- Alomone Labs SsTx Toxin inhibits the current of KCNQ2 channels expressed in Xenopus oocytes.A. Representative time course of KCNQ2 channel current inhibition by SsTx Toxin (#STS-700). Membrane potential was held at -80 mV, current was elicited by a 1000 ms voltage step to 0 mV every 10 sec, and reversibly inhibited by application of 4 µM SsTx Toxin (green). B. Superimposed traces of KCNQ2 current following the application of control (black) and of 4 µM SsTx Toxin (green), taken from the recording in A.

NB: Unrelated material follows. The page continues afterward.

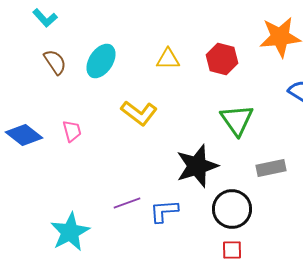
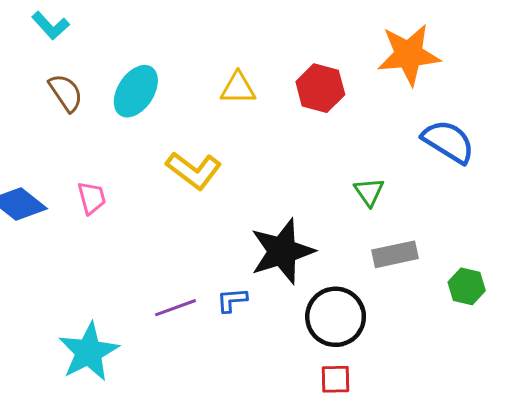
green triangle: (237, 120) -> (369, 192), moved, size x0.6
blue L-shape: (164, 211) -> (232, 300), moved, size x0.7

- Alomone Labs SsTx Toxin inhibits heteromeric KCNQ2/3 channel current expressed in HEK-293T cells.Transfected cells were stimulated by a 1.5 sec voltage step from the holding potential of -70 mV to 0 mV using whole-cell voltage clamp. A. Representative current traces upon application of control (black), 2 µM (red) and 5 µM (blue) SsTx Toxin (#STS-700), and after wash-out (gray). B. Representative time course of KCNQ2/3 current, reversibly inhibited by 2 µM and 5 µM SsTx Toxin. C. Representative traces of KCNQ2/3 current upon application of control (black), 10 µM SsTx Toxin (red), and after wash-out (gray). C. Representative time course of KCNQ2/3 current, reversibly inhibited by 10 µM SsTx Toxin. D. Average inhibition (%) of KCNQ2/3 current in response to various SsTx Toxin concentrations (n=5 each).
Results were kindly provided by Prof. Anastasios Tzingounis, Dept. of Physiology & Neurobiology, University of Connecticut, USA.
SsTx Toxin is a peptide toxin originally isolated from the Chinese red-headed centipede venom. SsTx structure consists of amino acids in position 12 and 13 which form a positively charged surface and two disulphide bridges. It is the first peptide toxin found to potently and selectively block KCNQ (KV7) channels, members of voltage-gated potassium (KV) channel family1 with IC50 values of 2.5, 2.8, 2.7, and 2.7 μM for KCNQ4, KCNQ1, KCNQ2, and KCNQ5 respectively1. The toxin also blocks KV1.3 channel with an IC50 value of ~5 μM3.
SsTx blocks progressively less when the membrane potential becomes more depolarized, and high K+ concentrations increase the IC50 values, suggesting that the toxin binds to the outer pore domain of KCNQ channels1.
KCNQ is a family of multifunctional K+ channels that are involved in a variety of physiological functions, including cardiac action potential repolarization, coronary circulation and reactive hyperemia, and cerebral neuron excitation. These channels are considered to be potential therapeutic targets for a variety of neuronal disorders1,2.
SsTx Toxin (#STS-700) is a highly pure, synthetic, and biologically active peptide toxin.